|Articles|October 22, 2009

Monitoring the response to therapy for pulmonary arterial hypertension, part 2

Despite the recent development of several new therapies, pulmonary arterial hypertension (PAH) remains an incurable disease. Careful monitoring of disease progression is vital to ensuring that patients receive maximal medical therapy before the onset of overt right-sided heart failure. In part 1 of this article, I reviewed the role of the history and physical examination, chest radiography, electrocardiography, echocardiography, and pulmonary artery catheterization. In part 2, I focus on MRI, cardiopulmonary exercise testing (CPET), the 6-minute walk test, and biomarkers.

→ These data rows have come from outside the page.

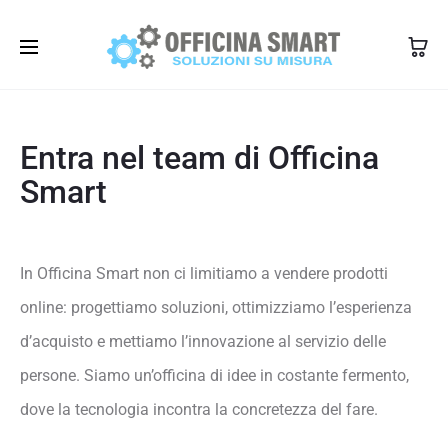
350 1345101
info@officinasmart.com
Entra nel team di Officina
Smart
In Officina Smart non ci limitiamo a vendere prodotti
online: progettiamo soluzioni, ottimizziamo l’esperienza
d’acquisto e mettiamo l’innovazione al servizio delle
persone. Siamo un’officina di idee in costante fermento,
dove la tecnologia incontra la concretezza del fare.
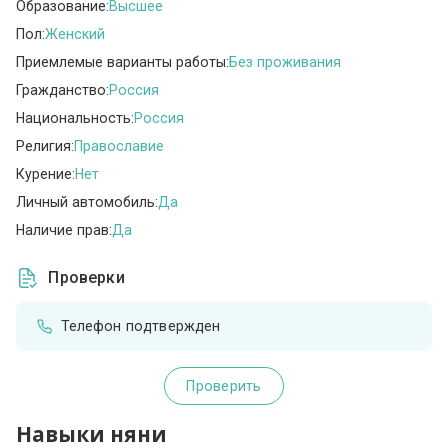
Образование:
Высшее
Пол:
Женский
Приемлемые варианты работы:
Без проживания
Гражданство:
Россия
Национальность:
Россия
Религия:
Православие
Курение:
Нет
Личный автомобиль:
Да
Наличие прав:
Да
Проверки
Телефон подтвержден
Проверить
Навыки няни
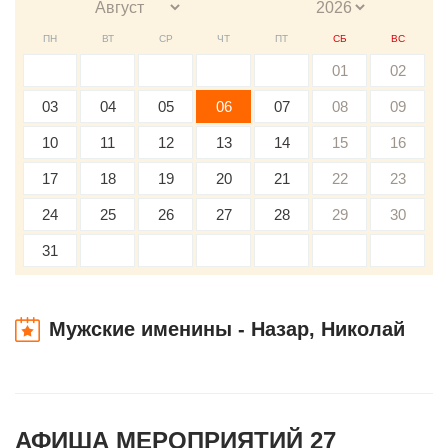
ПН
ВТ
СР
ЧТ
ПТ
СБ
ВС
01
02
03
04
05
06
07
08
09
10
11
12
13
14
15
16
17
18
19
20
21
22
23
24
25
26
27
28
29
30
31
Мужские именины - Назар, Николай
АФИША МЕРОПРИЯТИЙ 27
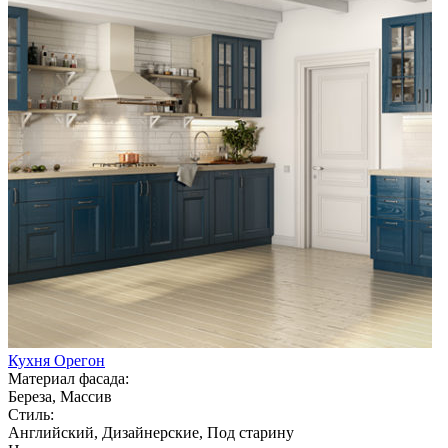
Кухня Орегон
Материал фасада:
Береза, Массив
Стиль:
Английский, Дизайнерские, Под старину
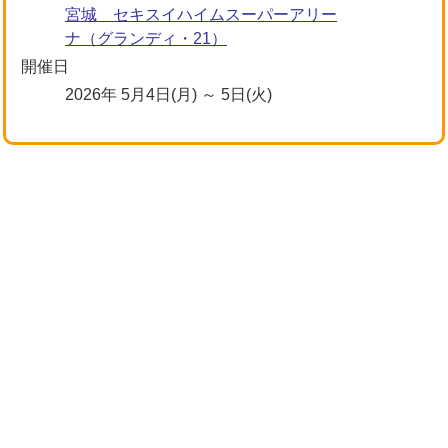
宮城 セキスイハイムスーパーアリー
ナ（グランディ・21）
開催日
2026年 5月4日(月) ～ 5日(火)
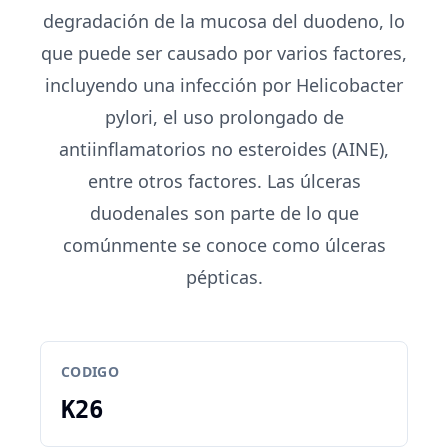
degradación de la mucosa del duodeno, lo
que puede ser causado por varios factores,
incluyendo una infección por Helicobacter
pylori, el uso prolongado de
antiinflamatorios no esteroides (AINE),
entre otros factores. Las úlceras
duodenales son parte de lo que
comúnmente se conoce como úlceras
pépticas.
CODIGO
K26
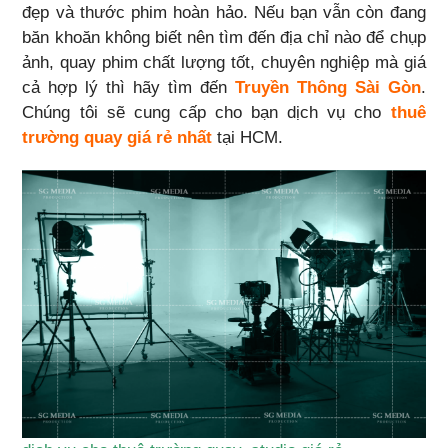
đẹp và thước phim hoàn hảo. Nếu bạn vẫn còn đang
băn khoăn không biết nên tìm đến địa chỉ nào để chụp
ảnh, quay phim chất lượng tốt, chuyên nghiệp mà giá
cả hợp lý thì hãy tìm đến
Truyền Thông Sài Gòn
.
Chúng tôi sẽ cung cấp cho bạn dịch vụ cho
thuê
trường quay giá rẻ
nhất
tại HCM.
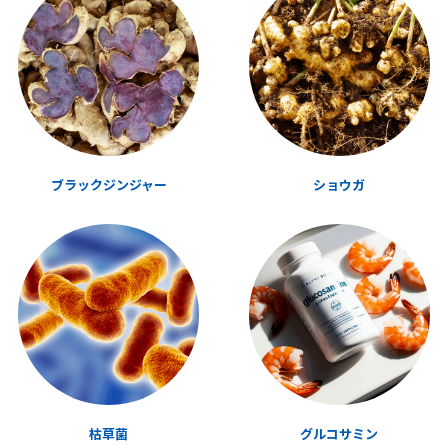
ブラックジンジャー
ショウガ
枯草菌
グルコサミン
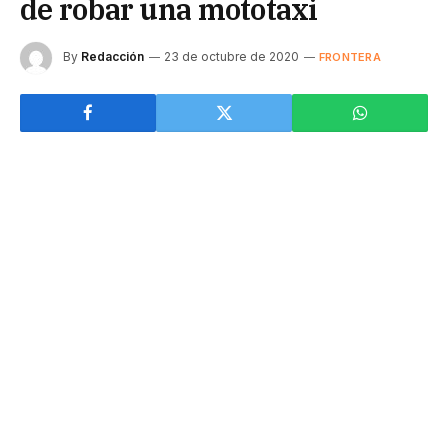
de robar una mototaxi
By
Redacción
23 de octubre de 2020
FRONTERA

Despite the recent development of several new therapies, pulmonary arterial hypertension (PAH) remains an incurable disease. Careful monitoring of disease progression is vital to ensuring that patients receive maximal medical therapy before the onset of overt right-sided heart failure. In part 1 of this article, I reviewed the role of the history and physical examination, chest radiography, electrocardiography, echocardiography, and pulmonary artery catheterization. In part 2, I focus on MRI, cardiopulmonary exercise testing (CPET), the 6-minute walk test, and biomarkers.

MRI

This diagnostic test combines several advantages of pulmonary artery catheterization and transthoracic echocardiography (TTE). Like TTE, MRI is noninvasive and can be done repeatedly with little harm to the patient. At the same time, it can provide most of the hemodynamic measurements obtained by catheterization. Its ability to more precisely visualize right ventricular (RV) structures allows accurate measurements of RV end-diastolic and end-systolic dimensions, and computer processing of multiple cross-sectional areas provides ventricular volume and mass.

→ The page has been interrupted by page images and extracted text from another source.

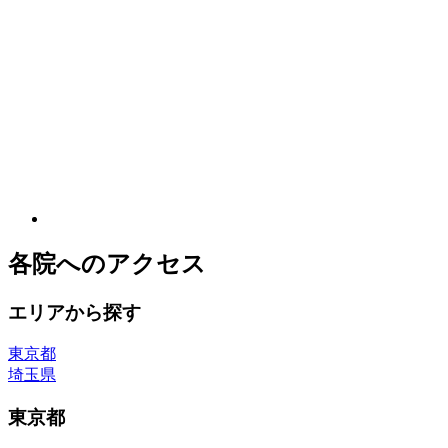
各院へのアクセス
エリアから探す
東京都
埼玉県
東京都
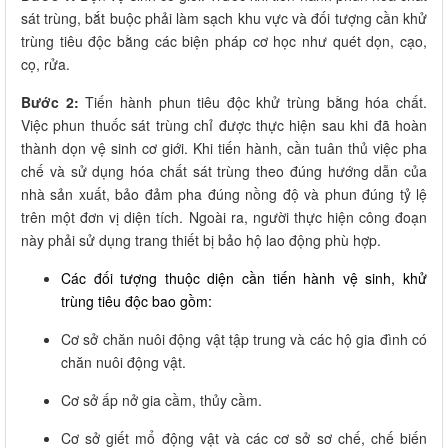
sát trùng, bắt buộc phải làm sạch khu vực và đối tượng cần khử
trùng tiêu độc bằng các biện pháp cơ học như quét dọn, cạo,
cọ, rửa.
Bước 2:
Tiến hành phun tiêu độc khử trùng bằng hóa chất.
Việc phun thuốc sát trùng chỉ được thực hiện sau khi đã hoàn
thành dọn vệ sinh cơ giới. Khi tiến hành, cần tuân thủ việc pha
chế và sử dụng hóa chất sát trùng theo đúng hướng dẫn của
nhà sản xuất, bảo đảm pha đúng nồng độ và phun đúng tỷ lệ
trên một đơn vị diện tích. Ngoài ra, người thực hiện công đoạn
này phải sử dụng trang thiết bị bảo hộ lao động phù hợp.
Các đối tượng thuộc diện cần tiến hành vệ sinh, khử
trùng tiêu độc bao gồm:
Cơ sở chăn nuôi động vật tập trung và các hộ gia đình có
chăn nuôi động vật.
Cơ sở ấp nở gia cầm, thủy cầm.
Cơ sở giết mổ động vật và các cơ sở sơ chế, chế biến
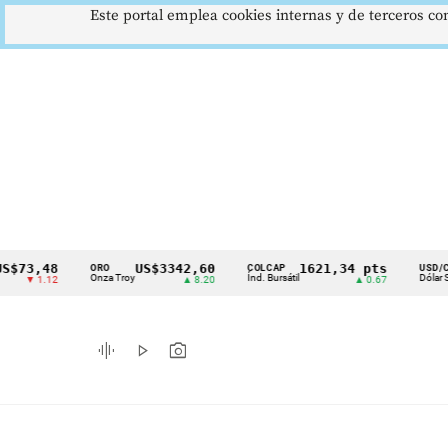
Este portal emplea cookies internas y de terceros con
3,48
US$3342,60
1621,34 pts
$
ORO
COLCAP
USD/COP
Cintillo
Onza Troy
Índ. Bursátil
Dólar Spot
 1.12
▲ 8.20
▲ 0.67
▲
de
indicadores
graphic_eq
play_arrow
photo_camera
económicos
Colombia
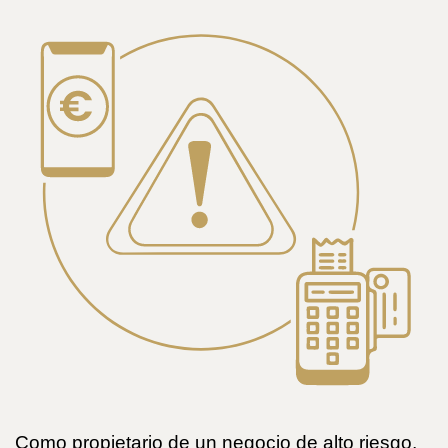
Como propietario de un negocio de alto riesgo,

The RV ejection fraction can be calculated as the difference between RV end-diastolic volume and RV end-systolic volume. The RV stroke volume can be measured by examining volumetric flow in the pulmonary artery, and RV output can be calculated from the product of RV stroke volume and heart rate. Maximal systolic cross-sectional area and mean systolic blood flow velocity over the main pulmonary artery can be used to calculate the mean pulmonary artery pressure (PAP). Studies of patients with PAH have shown good agreement between mean PAP measured by MRI and by pulmonary artery catheterization.1

MRI can also assess RV function by generating pressure-volume loops from measurements of ventricular volumes and pressures.2 RV myocardial contractility can be assessed by the slope of the end-systolic pressure-volume relationship, a load-independent parameter of myocardial contractility.